_Instructions to follow:_ Show every line from the data below that includes "проекта".

_Extracted records:_
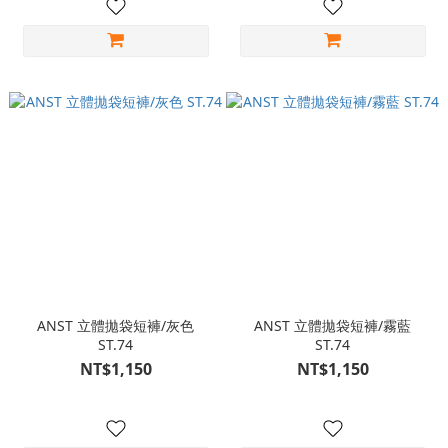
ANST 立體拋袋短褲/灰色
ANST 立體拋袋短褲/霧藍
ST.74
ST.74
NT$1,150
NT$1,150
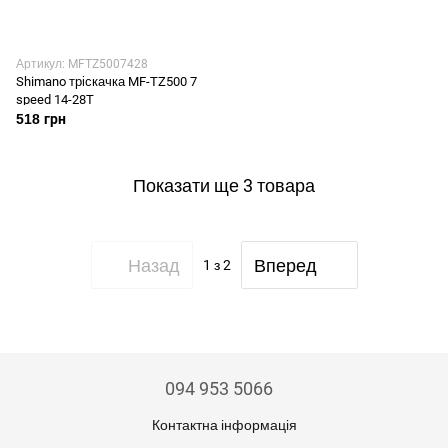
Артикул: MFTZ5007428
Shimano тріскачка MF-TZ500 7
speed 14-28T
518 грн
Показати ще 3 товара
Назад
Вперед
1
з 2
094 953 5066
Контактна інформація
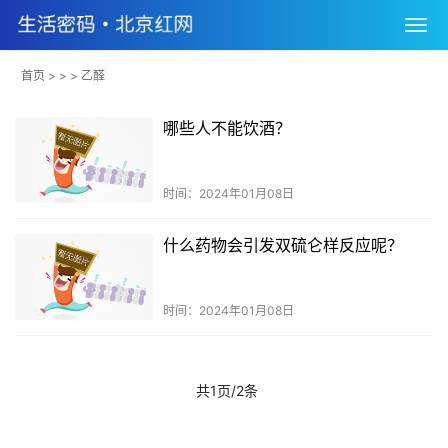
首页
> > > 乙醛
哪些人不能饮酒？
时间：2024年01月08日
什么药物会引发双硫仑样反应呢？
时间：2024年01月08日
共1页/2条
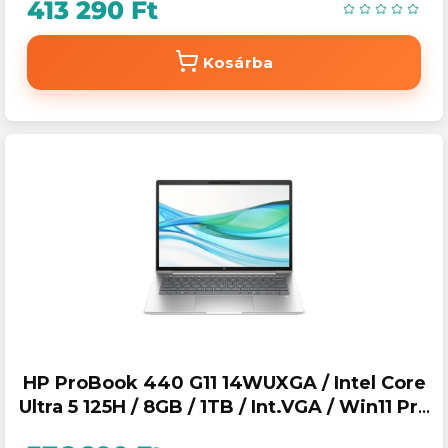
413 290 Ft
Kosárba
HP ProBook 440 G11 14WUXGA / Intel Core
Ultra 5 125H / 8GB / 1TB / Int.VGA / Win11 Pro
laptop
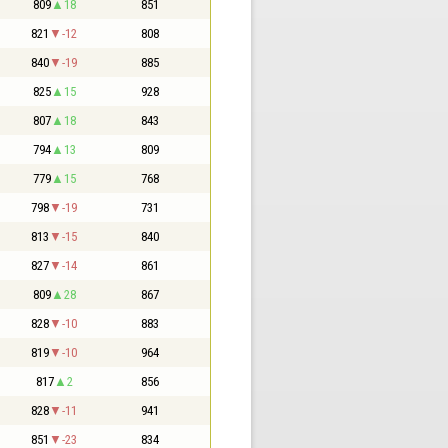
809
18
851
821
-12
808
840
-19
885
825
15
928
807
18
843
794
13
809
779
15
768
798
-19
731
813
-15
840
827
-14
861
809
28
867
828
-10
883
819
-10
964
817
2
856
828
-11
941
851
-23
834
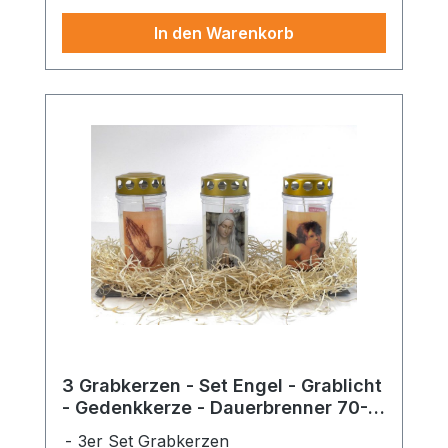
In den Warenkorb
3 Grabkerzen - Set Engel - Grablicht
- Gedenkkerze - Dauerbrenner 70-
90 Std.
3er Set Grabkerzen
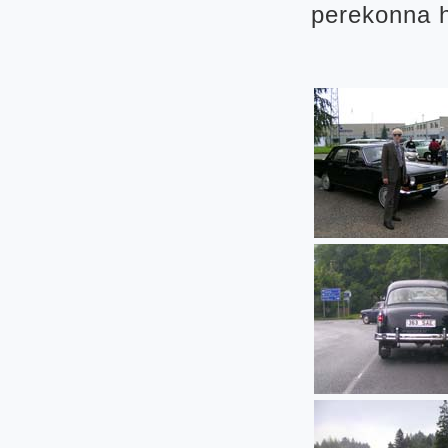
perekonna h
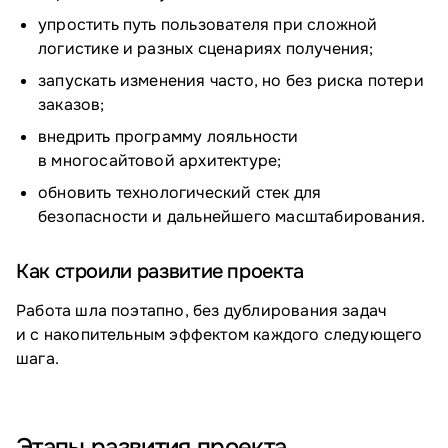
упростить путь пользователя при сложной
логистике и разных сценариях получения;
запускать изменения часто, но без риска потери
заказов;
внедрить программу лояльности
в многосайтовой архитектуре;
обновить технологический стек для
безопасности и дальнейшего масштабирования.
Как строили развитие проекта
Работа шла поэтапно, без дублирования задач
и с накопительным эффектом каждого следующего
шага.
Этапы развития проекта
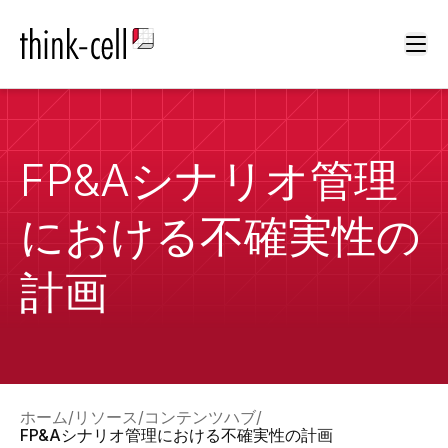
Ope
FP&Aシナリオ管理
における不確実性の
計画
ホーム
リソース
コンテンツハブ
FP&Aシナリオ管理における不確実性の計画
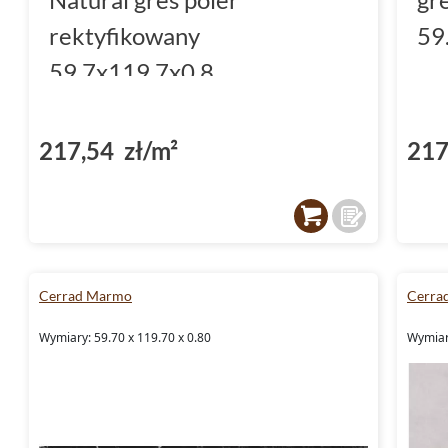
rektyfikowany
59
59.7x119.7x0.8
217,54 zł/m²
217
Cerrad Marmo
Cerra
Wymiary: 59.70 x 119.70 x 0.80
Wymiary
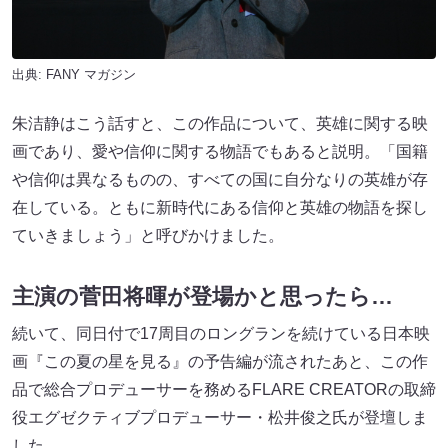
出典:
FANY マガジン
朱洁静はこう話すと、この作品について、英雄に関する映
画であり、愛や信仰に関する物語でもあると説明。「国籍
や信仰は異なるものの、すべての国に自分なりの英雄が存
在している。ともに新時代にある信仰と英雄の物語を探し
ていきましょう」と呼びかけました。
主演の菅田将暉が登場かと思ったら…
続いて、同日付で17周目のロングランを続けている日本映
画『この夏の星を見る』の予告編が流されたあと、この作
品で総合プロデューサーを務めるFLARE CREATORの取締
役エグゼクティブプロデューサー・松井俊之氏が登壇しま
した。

_Exercise solution:_
Как строили развитие проекта
Этапы развития проекта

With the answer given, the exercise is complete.